HEARTLESS STATISTIC The number of unemployed people in South Africa surpasses the combined populations of Johannesburg and Cape Town.
Image: CHRISTIAN CHAN/123RF

South Africa’s persistently high unemployment rate is shocking. On an upward trajectory for decades, it seems overwhelmingly unsolvable.

Eustace Davie, a director at the Free Market Foundation, has been haunted by this tragedy for a long time. And despite ongoing pleas and proposals from the likes of Davie and others, there has been no traction or progress made so far. In fact Davie believes government legislation is indeed creating and exacerbating – rather than reducing – such mass unemployment. 

We have a shocking 9,4 million people unemployed, which is 37% of the potential workforce. This number surpasses the combined populations of Johannesburg and Cape Town. And the granularity of this humongous statistic, being heavily weighted towards the young and those who are discouraged, is even more alarming.

With Cosatu being silent on this national disaster, and the  South African educational system in a dire state, Davie sees no effort to solve the problem. He says our Constitutional Bill of Rights is failing the unemployed, and that government mumblings on the issue do not even scratch the surface.

Government legislation is creating and exacerbating rather than reducing mass unemployment

And the problem continues to grow as the black-owned entrepreneurial businesses that previously operated in the townships and employed the very low skilled, have moved on, up and out. And no one has taken over from them.
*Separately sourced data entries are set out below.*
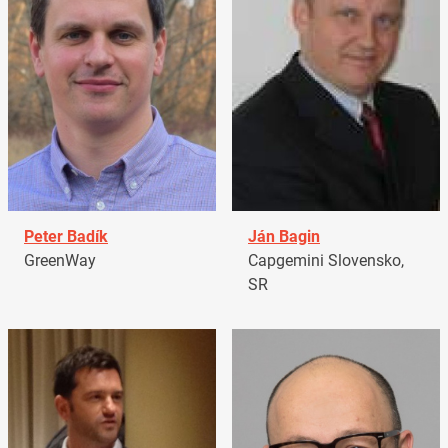
Peter Badík
Ján Bagin
GreenWay
Capgemini Slovensko,
SR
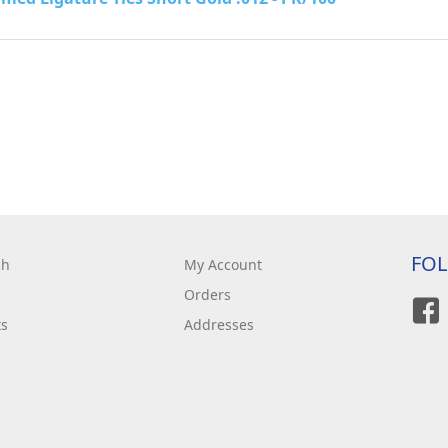
FO
ch
My Account
Orders
ts
Addresses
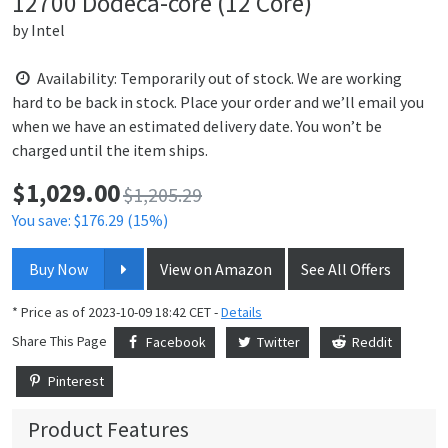
12700 Dodeca-core (12 Core)
by
Intel
Availability: Temporarily out of stock. We are working
hard to be back in stock. Place your order and we’ll email you
when we have an estimated delivery date. You won’t be
charged until the item ships.
$
1,029.00
Price:
$1,205.29
You save: $176.29 (15%)
Buy Now
View on Amazon
See All Offers
* Price as of 2023-10-09 18:42 CET -
Details
Share This Page
Facebook
Twitter
Reddit
Pinterest
Product Features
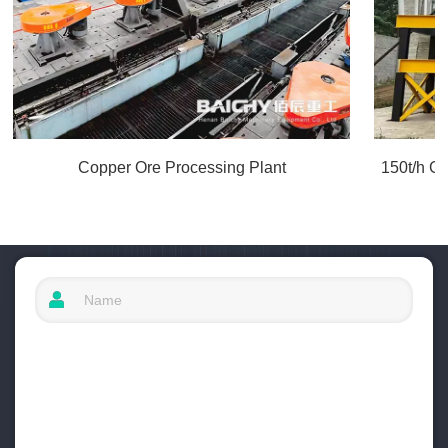
Copper Ore Processing Plant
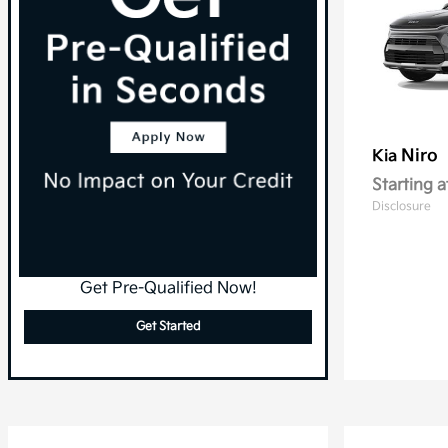
Niro
Kia
Starting a
Disclosure
Get Pre-Qualified Now!
Get Started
The causes of mass unemployment are clear to Davie. Very simply, these are labour legislation (onerous termination procedures which give high job security to those who are fortunate to be employed); sectoral and impending national minimum wage laws; and company compliance requirements such as always insisting on references.
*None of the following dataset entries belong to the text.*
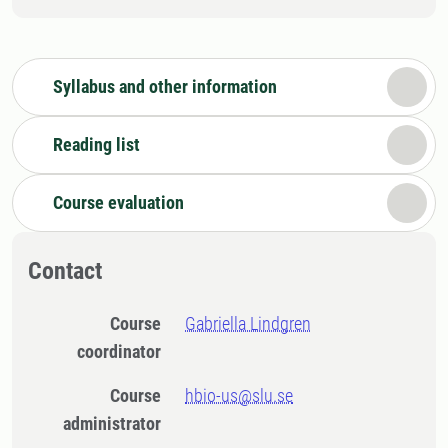
Syllabus and other information
Reading list
Course evaluation
Contact
Course
Gabriella Lindgren
coordinator
Course
hbio-us@slu.se
administrator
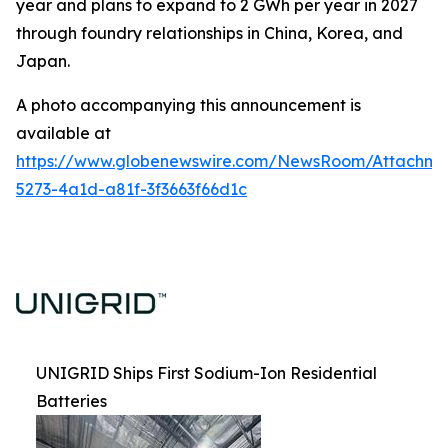
year and plans to expand to 2 GWh per year in 2027
through foundry relationships in China, Korea, and
Japan.
A photo accompanying this announcement is
available at
https://www.globenewswire.com/NewsRoom/Attachm
5273-4a1d-a81f-3f3663f66d1c
UNIGRID Ships First Sodium-Ion Residential
Batteries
Canvassing employers for their estimates, Davie says that the cost of labour law compliance is reckoned to be at least R2,000 per month per employee. And then add to that the R3,500 suggested monthly national minimum wage (NMW).

This imminent NMW is a fiery topic for many stakeholders with much debate as to whether an initial or increased minimum wage leads to huge job losses. Davie points to Puerto Rico where such a move triggered massive declines in both employment levels and Gross Domestic Product. It was also considerably disruptive in American Samoa. The general expectation is that job shedding is minimal when a NMW is introduced or increased – but reality on implementation can be harshly different.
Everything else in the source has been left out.